In 1841, in an attempt to counter the growing penetration of Russia into Central Asia, Conolly unsuccessfully tried to persuade the various khanates there to put aside their differences. In November 1841 he was captured while on a rescue mission to free fellow British officer Lieutenant Colonel Charles Stoddart, held in Bukhara. The two were executed by the Emir of Bukhara, Nasrullah Khan, on 24 June 1842 on charges of spying for the British Empire. They were both beheaded in the square in front of the Ark of Bukhara.

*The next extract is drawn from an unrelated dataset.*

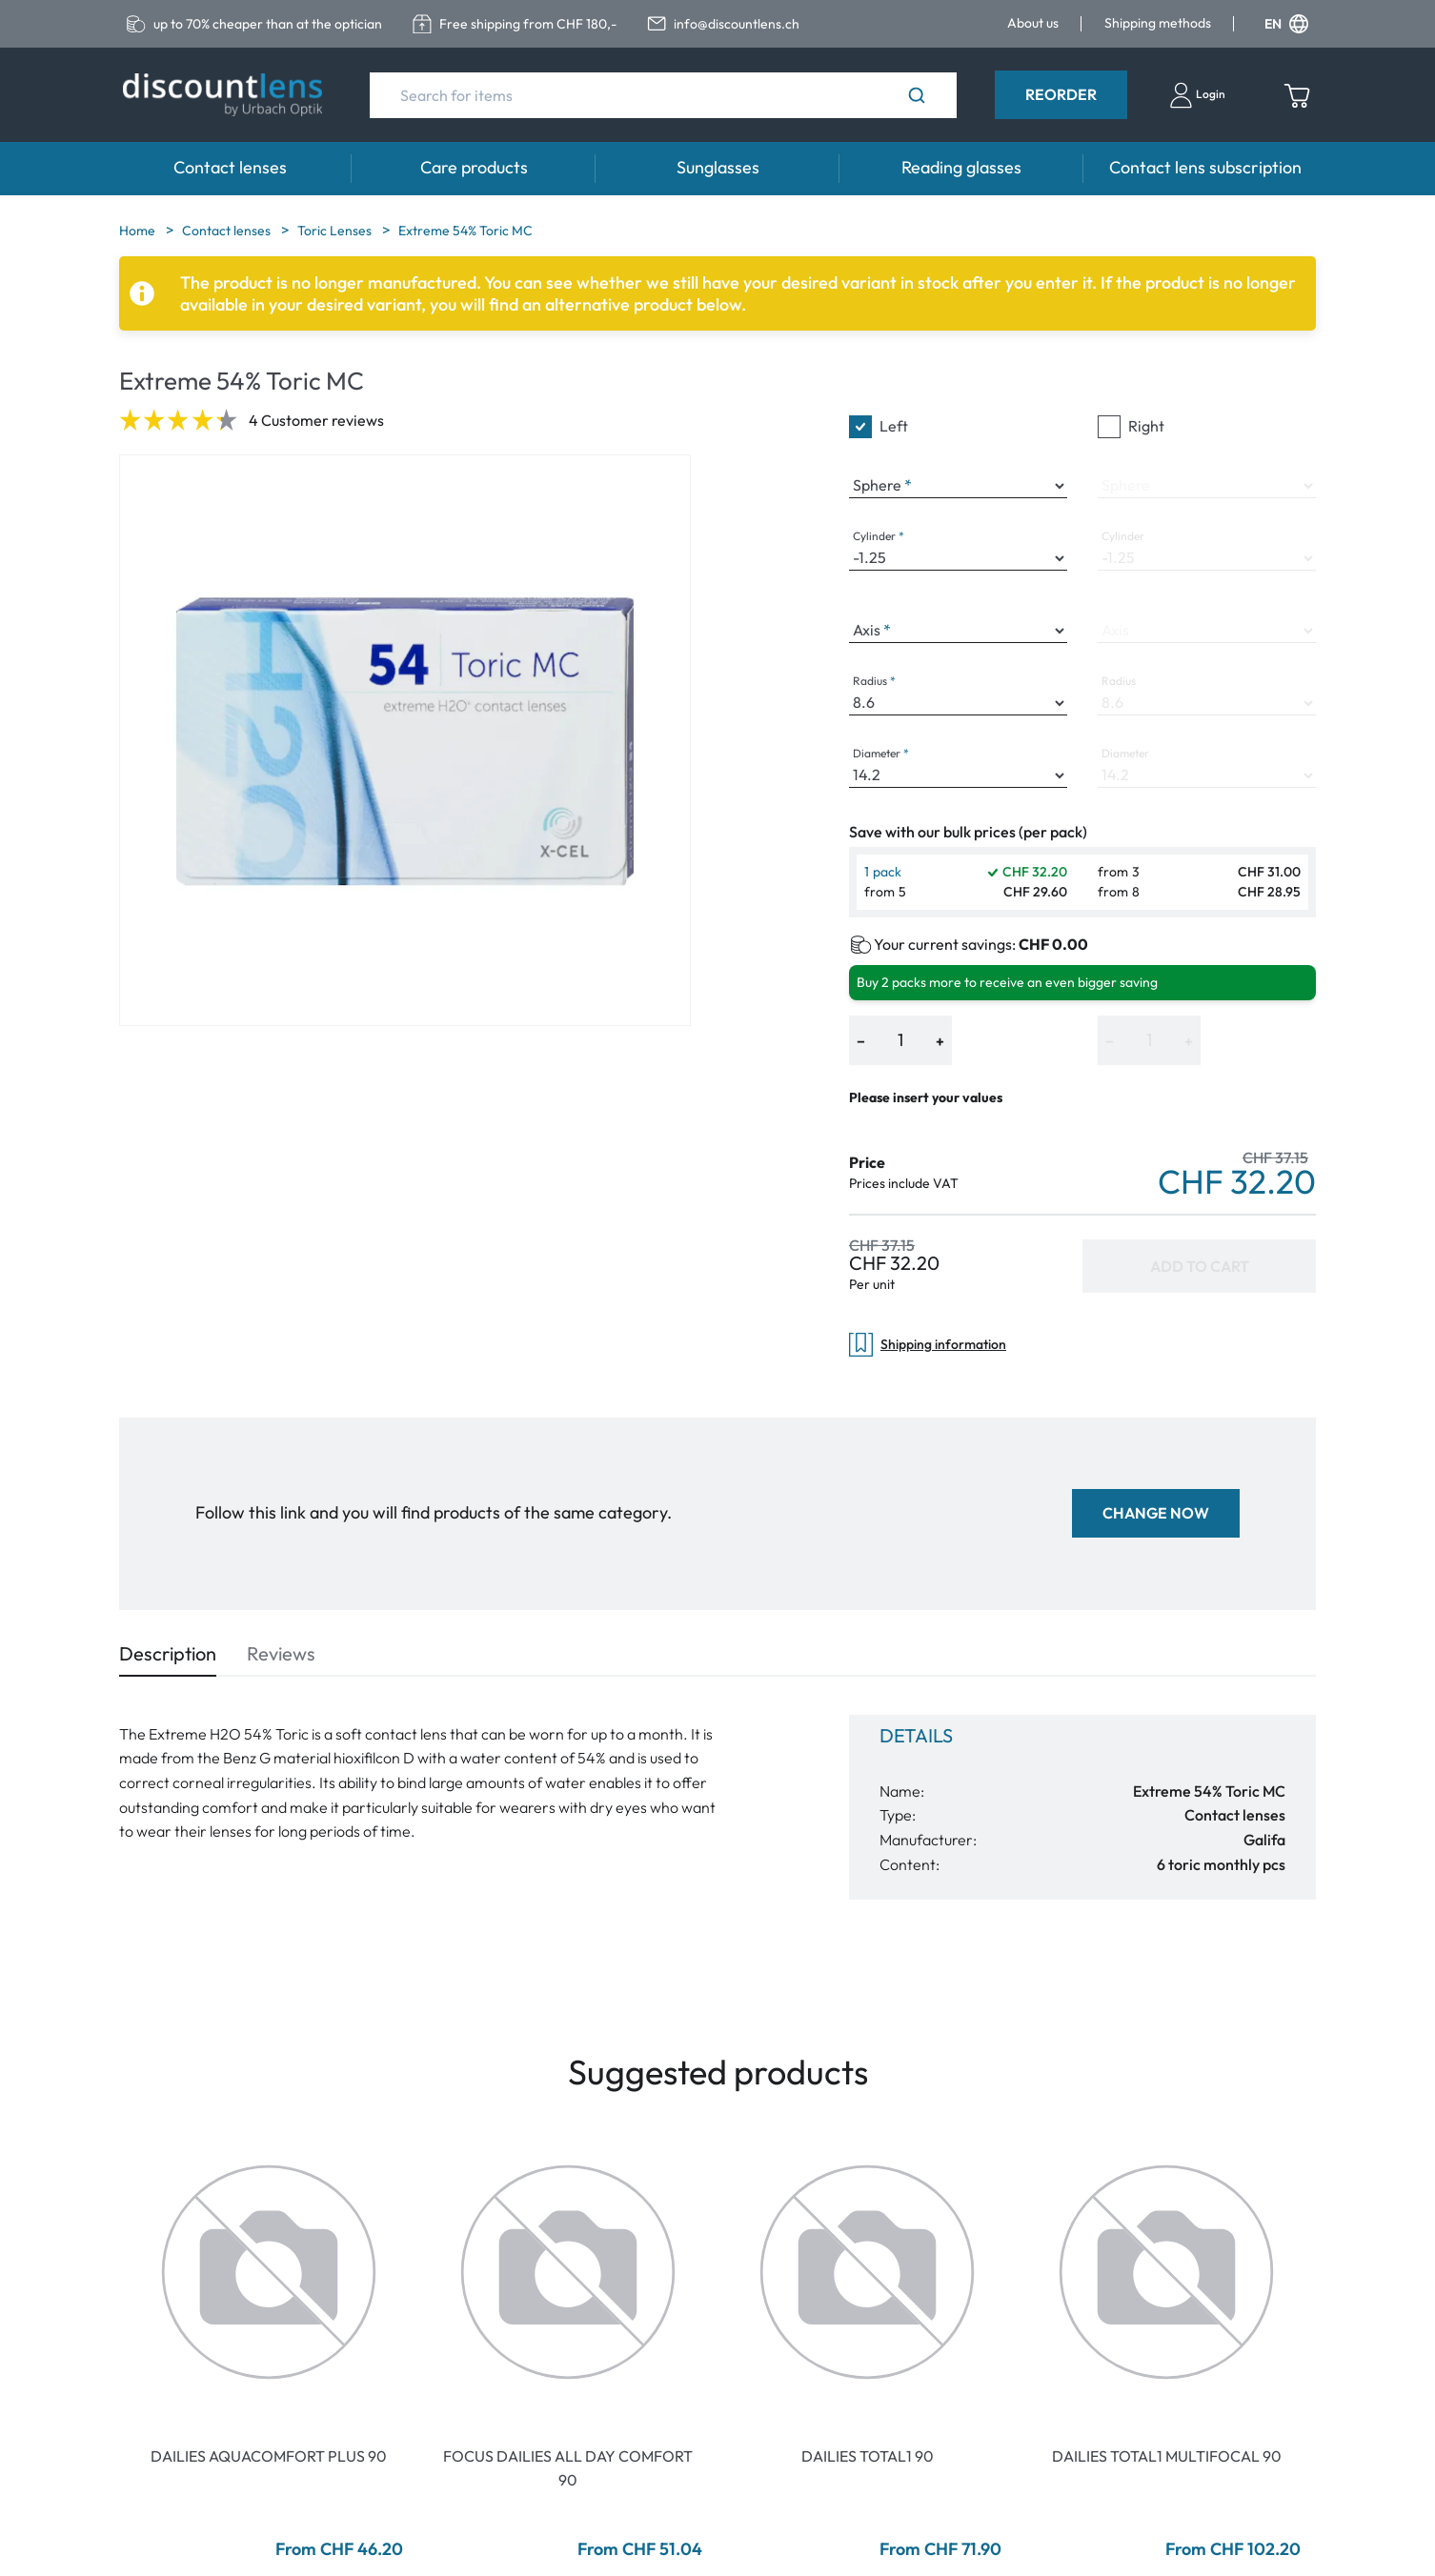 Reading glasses (961, 167)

Arthur Conolly's elder brother, Lieutenant Henry Valentine Conolly, administrator of Malabar, was murdered in 1855 in Calicut (in present-day Kerala, South India).

==Legacy==
In 1845, Rev Joseph Wolff, who had undertaken an expedition to discover the two officers' fate and barely escaped with his life, published an extensive account of his travels in Central Asia, which made Conolly and Stoddart household names in Britain for years to come.

Conolly's portrait by James Atkinson is in the British National Portrait Gallery. His 1840–1842 diaries as well as his letters and reports to Sir John Hobhouse and William Cabell are in the British Library; his 1839 letters to Viscount Ponsonby are in the Durham University Library.